Verzweifelt flüchtet Melissa aus dem Hotel und aus ihrer Ehe. Sie ist fest entschlossen, ihr Leben nun endlich in die eigenen Hände zu nehmen und ganz neu anzufangen – ohne Leander, ohne Liebe und ohne jeden finanziellen Rückhalt ...
Die Sonne lugte bereits durch die Spalten der Jalousien, doch es war noch früh am Morgen. Melissa kuschelte sich tiefer in das Kissen. Ihr war, als wäre sie gerade eben erst eingeschlafen.
Was hatte sie geweckt? Sie war sich fast sicher, dass es das Surren eines Smartphones gewesen war. Leanders Smartphone. Mit geschlossenen Augen lauschte sie auf die Geräusche.
Der Mann neben ihr hatte sich im Bett aufgesetzt. Die Matratze bewegte sich leicht, als er sich nahezu lautlos erhob und sich ins angrenzende Badezimmer stahl.
Melissa wandte den Kopf und blinzelte aus verschlafenen Augen zur Tür, durch die er verschwunden war, um das Telefonat zu führen.
Was bitte konnte so wichtig sein, um ihren frischgebackenen Ehemann am frühen Morgen der Hochzeitsnacht zu wecken?

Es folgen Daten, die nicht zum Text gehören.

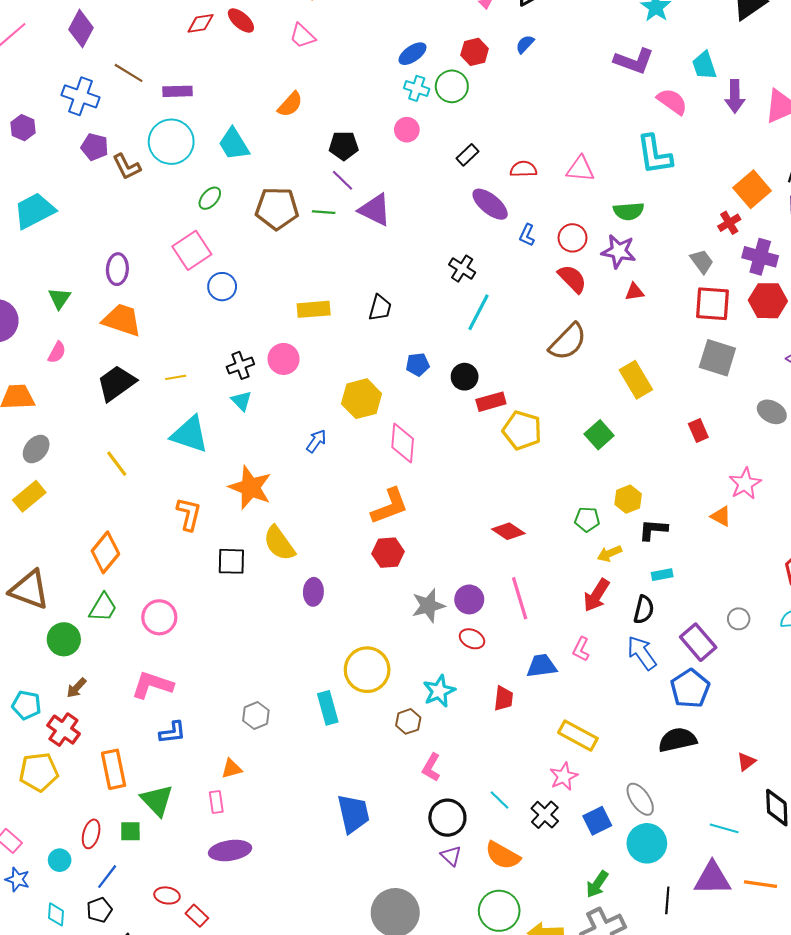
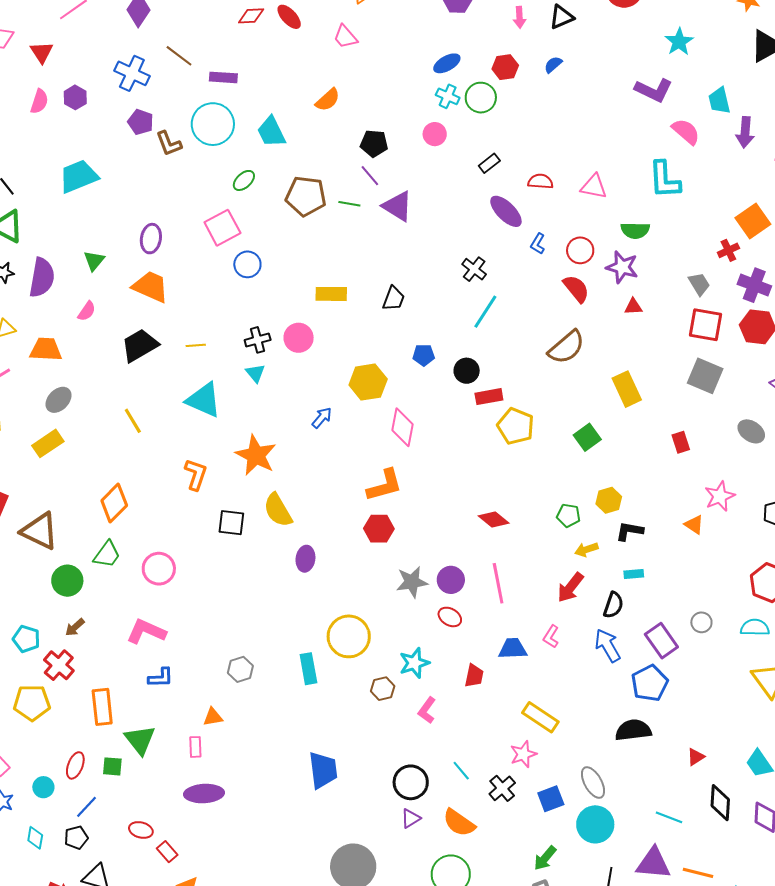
pink L-shape: (431, 767) -> (427, 710), moved
purple triangle: (451, 856) -> (411, 818), turned 40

Ein leichter Kopfschmerz stieg, von ihrem Nacken ausgehend, bis in ihren Hinterkopf. Zu viel Champagner am Vorabend. Sie hatte sich einen kleinen Schwips angetrunken. Ob aus Feierlaune heraus oder um sich Mut zu machen. Es war die Nacht der Nächte! Die Nacht, die ihre Mädchenjahre beendete und sie zur Frau werden ließ.
Trotz ihrer zweiundzwanzig Jahre hatte Melissa in Liebesdingen wenig Erfahrung. Ihre Mutter war früh verstorben. Ihre Schulzeit hatte sie in einem Schweizer Mädcheninternat verbracht. Bevor sie Leander getroffen hatte, waren alle Bekanntschaften unbedeutend gewesen. Er allein war der Richtige, auf den sie gewartet hatte. Ihr Traumprinz.
Und wie im Traum hatte sie sich auch gefühlt während der Zeit des Kennenlernens. Geschwärmt hatte sie ja von Anfang an für ihn, seit sie ihm während des Praktikums in der Firma ihres Vaters vorgestellt worden war. Und sie schwebte auf Wolke sieben, als sich der um acht Jahre ältere Mann tatsächlich für sie interessierte.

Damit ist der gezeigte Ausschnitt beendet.